YOUR GOAL
Pick every line out of the entries below that has the string "sconto", and copy it.

PROVIDED INFORMATION
==============================
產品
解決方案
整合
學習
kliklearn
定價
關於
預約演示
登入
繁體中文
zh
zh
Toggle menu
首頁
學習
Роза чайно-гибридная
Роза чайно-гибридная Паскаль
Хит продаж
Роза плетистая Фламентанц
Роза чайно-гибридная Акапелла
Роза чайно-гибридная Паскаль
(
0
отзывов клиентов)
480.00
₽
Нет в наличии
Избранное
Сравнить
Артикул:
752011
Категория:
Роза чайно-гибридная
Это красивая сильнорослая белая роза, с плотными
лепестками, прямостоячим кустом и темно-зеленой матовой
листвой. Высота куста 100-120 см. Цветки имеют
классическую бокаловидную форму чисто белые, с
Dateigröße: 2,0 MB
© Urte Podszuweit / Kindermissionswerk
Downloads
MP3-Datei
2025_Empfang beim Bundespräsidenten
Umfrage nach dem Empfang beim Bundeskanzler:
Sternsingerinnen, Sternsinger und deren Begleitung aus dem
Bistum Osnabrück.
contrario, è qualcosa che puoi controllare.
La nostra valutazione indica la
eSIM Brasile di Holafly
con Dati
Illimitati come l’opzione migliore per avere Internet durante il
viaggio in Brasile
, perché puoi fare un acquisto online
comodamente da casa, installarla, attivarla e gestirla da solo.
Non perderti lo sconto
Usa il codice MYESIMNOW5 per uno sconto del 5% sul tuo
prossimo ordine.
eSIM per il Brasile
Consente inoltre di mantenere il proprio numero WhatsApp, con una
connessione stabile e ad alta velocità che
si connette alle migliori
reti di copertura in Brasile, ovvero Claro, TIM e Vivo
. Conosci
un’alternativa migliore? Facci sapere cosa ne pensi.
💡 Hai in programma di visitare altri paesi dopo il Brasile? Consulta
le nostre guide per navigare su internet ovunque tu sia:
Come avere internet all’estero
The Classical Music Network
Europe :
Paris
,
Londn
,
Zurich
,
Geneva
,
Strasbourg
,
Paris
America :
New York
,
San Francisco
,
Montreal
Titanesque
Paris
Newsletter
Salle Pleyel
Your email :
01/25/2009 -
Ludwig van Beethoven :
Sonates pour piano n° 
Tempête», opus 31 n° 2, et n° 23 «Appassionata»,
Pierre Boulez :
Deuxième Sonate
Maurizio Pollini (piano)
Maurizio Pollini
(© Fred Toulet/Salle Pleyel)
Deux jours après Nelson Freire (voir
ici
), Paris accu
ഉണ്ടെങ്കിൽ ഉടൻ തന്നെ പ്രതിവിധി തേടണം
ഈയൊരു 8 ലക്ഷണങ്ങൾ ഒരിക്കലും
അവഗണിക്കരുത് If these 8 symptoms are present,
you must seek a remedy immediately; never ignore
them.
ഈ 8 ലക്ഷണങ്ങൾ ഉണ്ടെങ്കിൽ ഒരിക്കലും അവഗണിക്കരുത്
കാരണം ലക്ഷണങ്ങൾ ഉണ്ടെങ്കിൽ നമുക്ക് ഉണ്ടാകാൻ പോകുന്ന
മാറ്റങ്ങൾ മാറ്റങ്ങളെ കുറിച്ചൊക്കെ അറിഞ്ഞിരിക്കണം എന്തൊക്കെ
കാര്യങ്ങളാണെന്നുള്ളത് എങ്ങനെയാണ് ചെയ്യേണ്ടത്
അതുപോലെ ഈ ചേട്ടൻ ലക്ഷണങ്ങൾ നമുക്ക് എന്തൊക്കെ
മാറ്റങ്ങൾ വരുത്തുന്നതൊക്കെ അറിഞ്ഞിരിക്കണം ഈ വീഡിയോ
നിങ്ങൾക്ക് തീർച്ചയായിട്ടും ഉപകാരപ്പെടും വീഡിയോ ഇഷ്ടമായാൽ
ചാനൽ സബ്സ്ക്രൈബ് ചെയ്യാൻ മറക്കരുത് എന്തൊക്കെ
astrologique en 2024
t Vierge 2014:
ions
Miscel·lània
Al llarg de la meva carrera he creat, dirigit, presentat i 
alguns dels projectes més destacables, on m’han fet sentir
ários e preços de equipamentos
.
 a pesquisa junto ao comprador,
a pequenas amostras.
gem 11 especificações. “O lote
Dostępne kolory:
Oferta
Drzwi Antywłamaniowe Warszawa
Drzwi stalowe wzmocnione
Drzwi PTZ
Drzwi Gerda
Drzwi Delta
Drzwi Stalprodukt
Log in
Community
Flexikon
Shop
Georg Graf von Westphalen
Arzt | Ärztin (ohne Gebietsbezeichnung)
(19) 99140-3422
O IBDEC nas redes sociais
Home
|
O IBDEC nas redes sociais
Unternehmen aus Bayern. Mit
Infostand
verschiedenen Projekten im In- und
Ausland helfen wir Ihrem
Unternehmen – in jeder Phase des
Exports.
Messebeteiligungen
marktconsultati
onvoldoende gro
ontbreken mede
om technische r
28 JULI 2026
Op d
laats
==============================
ANSWER BOX
Non perderti lo sconto
Usa il codice MYESIMNOW5 per uno sconto del 5% sul tuo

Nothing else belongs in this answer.